Io voglio raccontare la forza del radicamento e l’amore per la propria terra, voglio celebrare il coraggio di chi resta.
Come risorge un uomo dalle macerie della sua casa? Cosa salva? Cosa ricostruisce? Come si ricompone una comunità spezzata, come riorganizza il suo spazio collettivo? Quali tracce imprime in noi la nostra terra natia? Le risposte conto di trovarle nei racconti della gente di Amatrice.
È già successo: Amatrice è già stata distrutta, almeno una volta, ed è già stata ricostruita, almeno una volta.

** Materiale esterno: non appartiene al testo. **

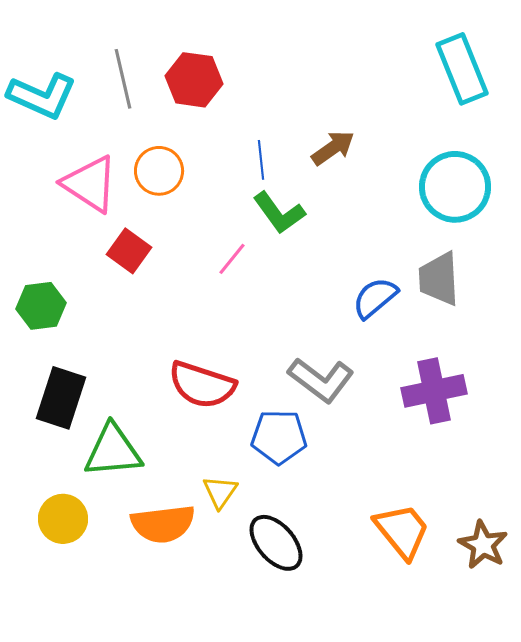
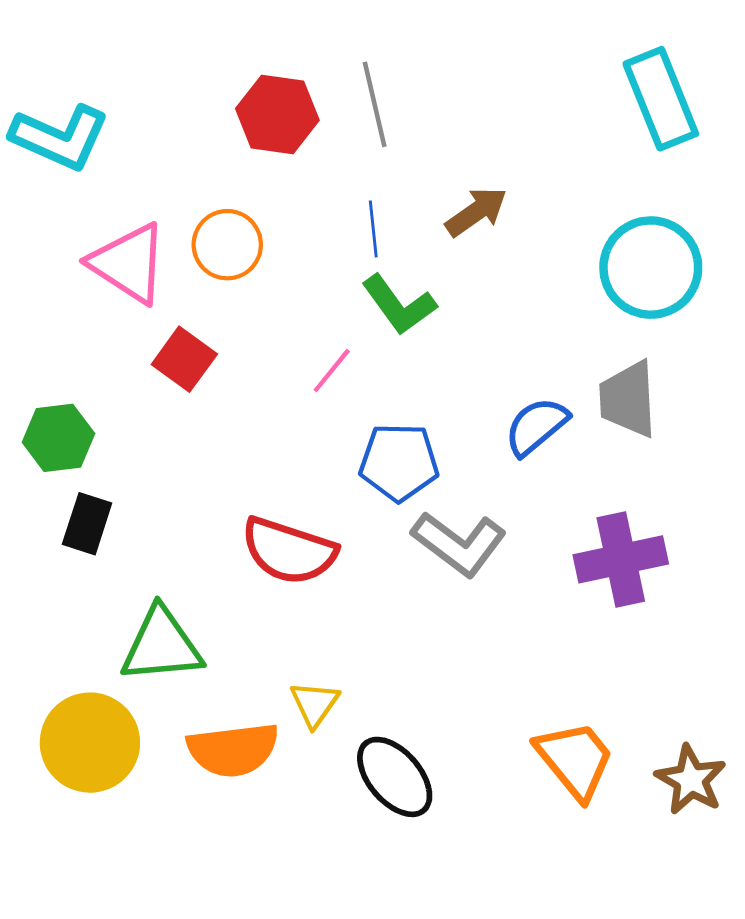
gray line: (123, 79) -> (375, 104), moved
black rectangle: (61, 398) -> (87, 524), moved, size x0.7
blue pentagon: (279, 437) -> (399, 462), moved
yellow circle: (63, 519) -> (90, 743), size x1.4

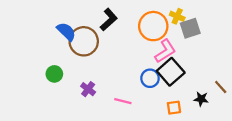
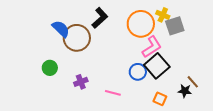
brown line: (221, 87) -> (193, 82), moved
purple cross: (88, 89) -> (81, 82), turned 32
orange square: (174, 108) -> (160, 99), turned 32

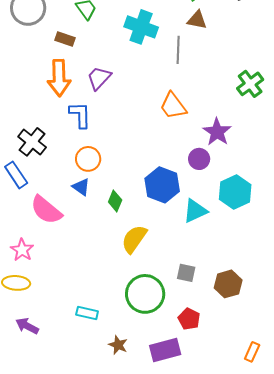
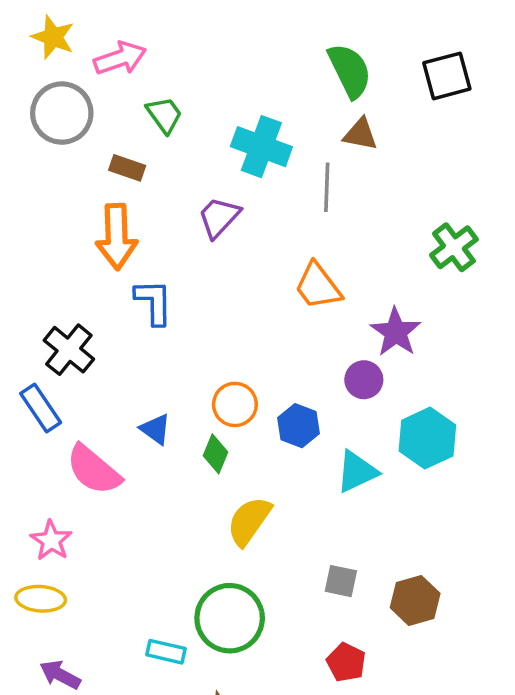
purple trapezoid: (99, 78) -> (219, 217), moved
orange circle: (88, 159) -> (235, 404), moved
blue hexagon: (162, 185) -> (298, 426), size x0.7
green circle: (145, 294) -> (230, 618), moved

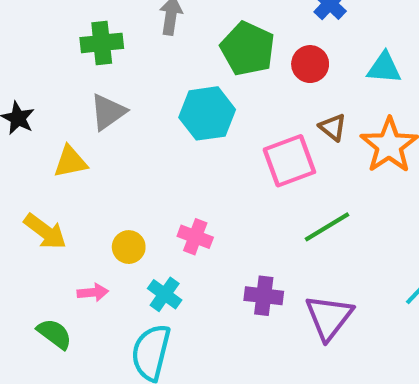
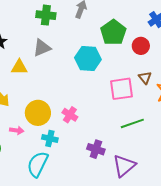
yellow circle: (129, 247) -> (38, 113), size x1.6
cyan cross: (165, 294) -> (50, 138), turned -35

Era il 1639 quando
“Il terremoto del tutto sterminò, subissò, e disfece Case, e Palazzi, onde a mala pena vi si scorgono le vestigia della Matrice.”

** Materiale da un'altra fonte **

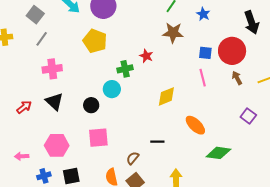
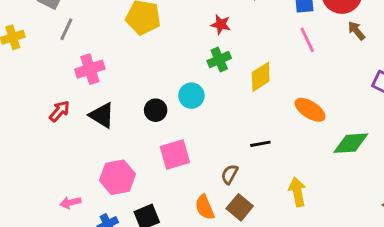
green cross: (125, 69) -> (219, 60), moved
cyan circle: (112, 89) -> (191, 96), moved
red arrow: (24, 107) -> (59, 111), moved

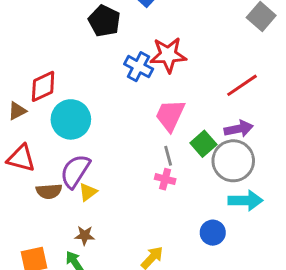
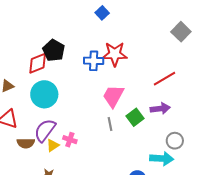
black pentagon: (104, 21) -> (54, 50), moved
blue cross: (139, 67) -> (94, 61), turned -30
red diamond: (43, 86) -> (38, 63), moved
gray circle: (233, 161) -> (175, 141), moved, size x0.6
pink cross: (165, 179) -> (70, 140), moved

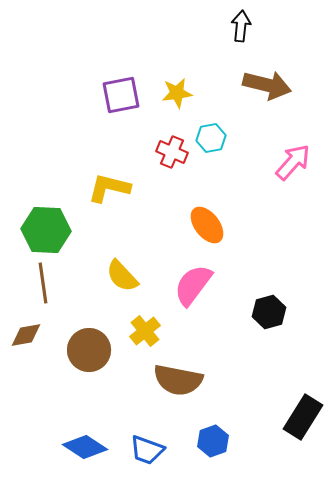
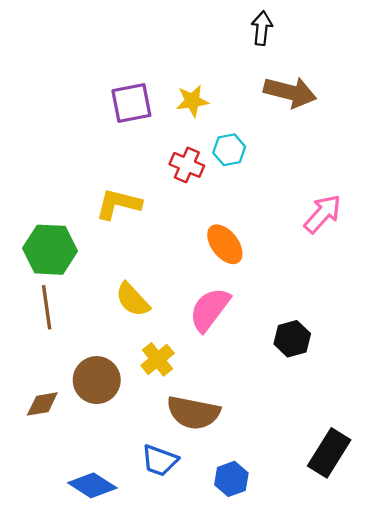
pink arrow: (293, 162) -> (323, 214), moved
brown diamond: (26, 335) -> (42, 404), moved
blue trapezoid: (147, 450) -> (160, 460), moved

Carlo Tiberi Romano ci ha lasciato il vivido ricordo di quel terremoto nella sua “Nuova, e vera Relazione del terribile e Spaventoso Terremoto, successo nella città della Matrice e suo stato” scritto “per memoria d’un Caso così miserando, e lacrimevole”
Durò il Terremoto sino alle nove hore, e poi cessò a fatto; ma non però si assicurarno di entrare nelle meze disfatte Case, e habitationi: anzi furono alzate tende in campagna, dove con ogni ordine si fecero Processioni con portare Immagini della Santissima Vergine, e altri Santi, battendosi ciascuno con ogni asprezza, e sino i Fanciulli esclamando misericordia si percuotevano co i sassi. Le Donne si graffiavano il volto, si stracciavano i panni, e strappavansi i capelli.
A quell’epoca il terremoto era sentito come una punizione divina per i peccati dell’uomo, e il racconto del Tiberi Romano aveva lo scopo di colpire l’animo degli “insensibili alla riverenza Divina”. Oggi molte cose sono cambiate : il terremoto non è più una punizione divina per i peccati commessi. Donne e Fanciulli non si battono più per espiare le colpe della comunità. Ma altre cose sono sempre le stesse: come nasce spontanea l’esigenza di rendere testimonianza dell’evento incredibile, così rimane ferma l’esigenza di ricostruire dove si è abitato, di rimanere a vivere dove si è vissuto, dove sono seppelliti i propri cari, perché le case degli antenati sono come le radici per un albero: danno linfa, tengono attaccati alla vita, permettono la memoria.
Dalle tende in campagna c’è il bisogno di tornare alle case.
“Gente di Amatrice, l’uomo e la sua casa” sarà pubblicato sul blog di Radio Meglio di Niente che con slancio e fiducia nei miei confronti ha immediatamente aderito al progetto offrendomi uno spazio su cui condividere le fasi di questo progetto.